[PROBLEM TO WORK ON]
Using the records below, give again exactly the lines from the line that contains "المستمر بين الوحدات المحلية ومركز" through the line that contains "سوهاج أن العمل الميداني والانضباط", both ends included, and only those.

[STORED DATA]
=== Begin Enclosure ===

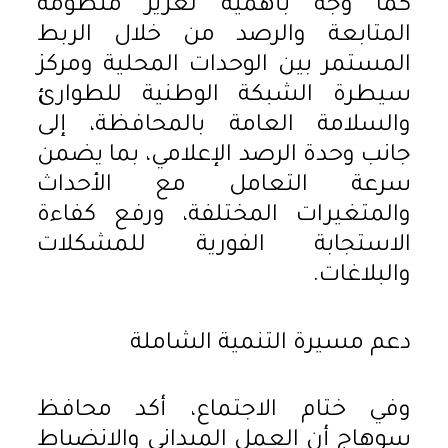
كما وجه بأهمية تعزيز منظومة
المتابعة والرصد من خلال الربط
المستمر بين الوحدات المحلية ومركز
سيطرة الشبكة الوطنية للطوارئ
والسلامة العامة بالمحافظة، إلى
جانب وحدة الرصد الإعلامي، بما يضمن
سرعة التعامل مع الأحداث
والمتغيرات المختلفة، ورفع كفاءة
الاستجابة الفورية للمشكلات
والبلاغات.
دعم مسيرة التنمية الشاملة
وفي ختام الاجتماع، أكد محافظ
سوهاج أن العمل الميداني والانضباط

=== End Enclosure ===
=== Begin Enclosure ===

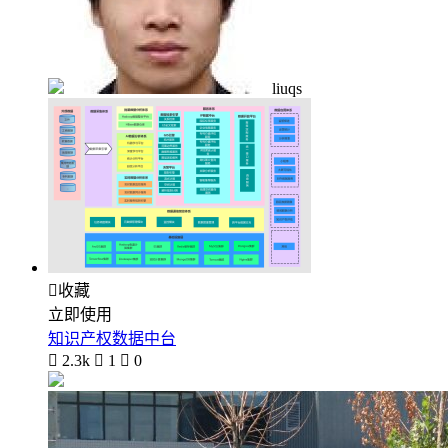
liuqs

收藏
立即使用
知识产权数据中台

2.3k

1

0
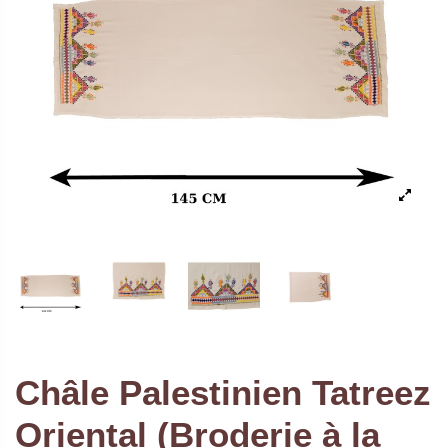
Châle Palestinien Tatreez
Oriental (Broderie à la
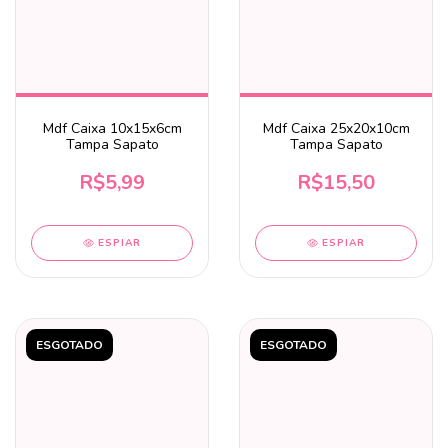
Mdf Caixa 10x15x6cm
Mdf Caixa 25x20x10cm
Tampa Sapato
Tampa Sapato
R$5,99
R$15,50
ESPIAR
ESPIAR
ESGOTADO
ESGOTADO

=== End Enclosure ===
=== Begin Enclosure ===

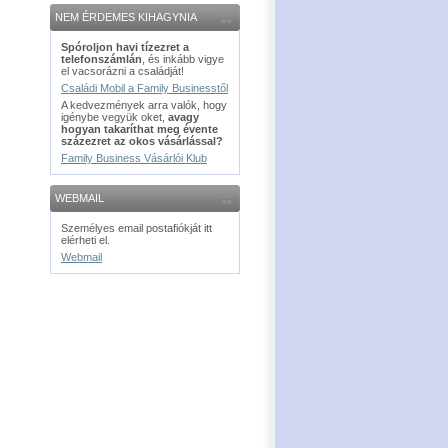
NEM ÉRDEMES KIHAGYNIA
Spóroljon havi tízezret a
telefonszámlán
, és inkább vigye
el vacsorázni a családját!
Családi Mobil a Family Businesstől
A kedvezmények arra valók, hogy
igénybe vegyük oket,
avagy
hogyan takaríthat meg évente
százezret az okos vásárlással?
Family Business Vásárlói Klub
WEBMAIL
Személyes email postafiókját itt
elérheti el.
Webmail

=== End Enclosure ===

[ANSWER]
المستمر بين الوحدات المحلية ومركز
سيطرة الشبكة الوطنية للطوارئ
والسلامة العامة بالمحافظة، إلى
جانب وحدة الرصد الإعلامي، بما يضمن
سرعة التعامل مع الأحداث
والمتغيرات المختلفة، ورفع كفاءة
الاستجابة الفورية للمشكلات
والبلاغات.
دعم مسيرة التنمية الشاملة
وفي ختام الاجتماع، أكد محافظ
سوهاج أن العمل الميداني والانضباط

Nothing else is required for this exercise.